Whether displaying archival photographs to bring out their hidden significance, juxtaposing them with denunciatory texts or using sitcom-style dialogues to highlight the subtexts of video footage, Maryam Jafri upends the conventions of the documentary image. In so doing, she turns it into a springboard for her own meticulously researched politico-economic critique. As the writer Patricia Reed once observed, the Pakistani-born American artist works through, around and against documentary photography and film.
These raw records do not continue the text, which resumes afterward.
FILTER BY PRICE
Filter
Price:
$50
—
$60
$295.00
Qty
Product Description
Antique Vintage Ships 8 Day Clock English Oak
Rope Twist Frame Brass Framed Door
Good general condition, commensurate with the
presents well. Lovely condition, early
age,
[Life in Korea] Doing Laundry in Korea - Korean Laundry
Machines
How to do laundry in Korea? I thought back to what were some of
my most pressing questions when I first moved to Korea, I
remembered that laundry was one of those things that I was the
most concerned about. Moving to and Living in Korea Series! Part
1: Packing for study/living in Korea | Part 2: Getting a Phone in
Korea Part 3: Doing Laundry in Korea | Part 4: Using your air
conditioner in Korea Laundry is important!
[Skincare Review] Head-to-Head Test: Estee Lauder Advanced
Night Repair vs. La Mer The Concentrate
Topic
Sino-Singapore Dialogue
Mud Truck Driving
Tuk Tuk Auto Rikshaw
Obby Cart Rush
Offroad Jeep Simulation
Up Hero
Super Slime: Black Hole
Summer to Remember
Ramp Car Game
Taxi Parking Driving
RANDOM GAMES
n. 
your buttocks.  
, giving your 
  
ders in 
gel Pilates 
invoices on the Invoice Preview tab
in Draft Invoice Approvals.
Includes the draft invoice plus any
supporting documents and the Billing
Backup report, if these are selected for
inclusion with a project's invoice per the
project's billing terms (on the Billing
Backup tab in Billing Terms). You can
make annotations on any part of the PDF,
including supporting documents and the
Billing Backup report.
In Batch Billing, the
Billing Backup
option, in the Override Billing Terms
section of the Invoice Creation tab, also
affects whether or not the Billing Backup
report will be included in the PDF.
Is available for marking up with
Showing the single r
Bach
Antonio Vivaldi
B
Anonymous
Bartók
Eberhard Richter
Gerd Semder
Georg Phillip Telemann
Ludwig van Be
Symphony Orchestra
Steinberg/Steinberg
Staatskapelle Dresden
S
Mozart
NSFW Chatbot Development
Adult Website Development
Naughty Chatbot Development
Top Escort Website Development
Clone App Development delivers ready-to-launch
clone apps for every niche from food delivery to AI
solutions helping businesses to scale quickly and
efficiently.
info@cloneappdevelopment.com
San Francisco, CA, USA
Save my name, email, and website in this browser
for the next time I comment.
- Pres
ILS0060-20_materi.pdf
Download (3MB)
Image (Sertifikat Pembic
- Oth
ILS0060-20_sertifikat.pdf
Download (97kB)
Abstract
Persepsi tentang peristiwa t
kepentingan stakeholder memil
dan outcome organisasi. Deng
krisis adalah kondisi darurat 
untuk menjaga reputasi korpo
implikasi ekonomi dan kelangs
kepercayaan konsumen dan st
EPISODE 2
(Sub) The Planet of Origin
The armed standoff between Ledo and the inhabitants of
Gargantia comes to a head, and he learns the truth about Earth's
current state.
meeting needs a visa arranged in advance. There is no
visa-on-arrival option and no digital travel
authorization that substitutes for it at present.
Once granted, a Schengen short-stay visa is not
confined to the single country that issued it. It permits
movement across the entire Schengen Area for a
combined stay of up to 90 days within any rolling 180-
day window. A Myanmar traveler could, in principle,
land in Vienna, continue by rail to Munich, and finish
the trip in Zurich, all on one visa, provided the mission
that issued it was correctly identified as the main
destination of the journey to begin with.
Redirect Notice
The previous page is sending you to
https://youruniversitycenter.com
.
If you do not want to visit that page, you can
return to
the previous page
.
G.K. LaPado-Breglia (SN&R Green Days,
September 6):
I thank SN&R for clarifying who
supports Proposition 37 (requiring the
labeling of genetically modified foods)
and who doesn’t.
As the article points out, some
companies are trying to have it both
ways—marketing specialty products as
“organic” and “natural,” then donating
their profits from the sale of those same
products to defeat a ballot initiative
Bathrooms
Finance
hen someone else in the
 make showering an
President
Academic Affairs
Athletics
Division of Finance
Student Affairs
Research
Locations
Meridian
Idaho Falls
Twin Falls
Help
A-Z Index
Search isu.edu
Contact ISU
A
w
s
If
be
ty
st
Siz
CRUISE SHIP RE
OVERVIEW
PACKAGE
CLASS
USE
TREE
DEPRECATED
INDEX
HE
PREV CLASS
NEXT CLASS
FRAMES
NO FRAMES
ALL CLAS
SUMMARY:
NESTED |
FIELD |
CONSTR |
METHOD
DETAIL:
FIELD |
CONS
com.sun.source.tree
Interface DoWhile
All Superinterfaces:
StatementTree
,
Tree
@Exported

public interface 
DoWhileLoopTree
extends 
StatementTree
Take Jafri’s photographic series ‘Independence Day 1934–1975’ (2009–ongoing), shown at Bétonsalon in Paris earlier this year. Here, Jafri grouped found images depicting the run up to independence of former colonies across Africa, Asia and the Middle East. She arranged the images according to the type of event, whether parades, celebrations or addresses to the nation. Although the protagonists differ, the photos in each category are remarkably similar. We see how African and Asian leaders adopted their departing colonizers’ rituals and gestures, suggesting how quickly these fledgling nations assimilated European models. These similarities, however, can also be interpreted as a form of mimicry – an act that, as Homi K. Bhabha has pointed out, is close to mockery and has the potential to undermine power.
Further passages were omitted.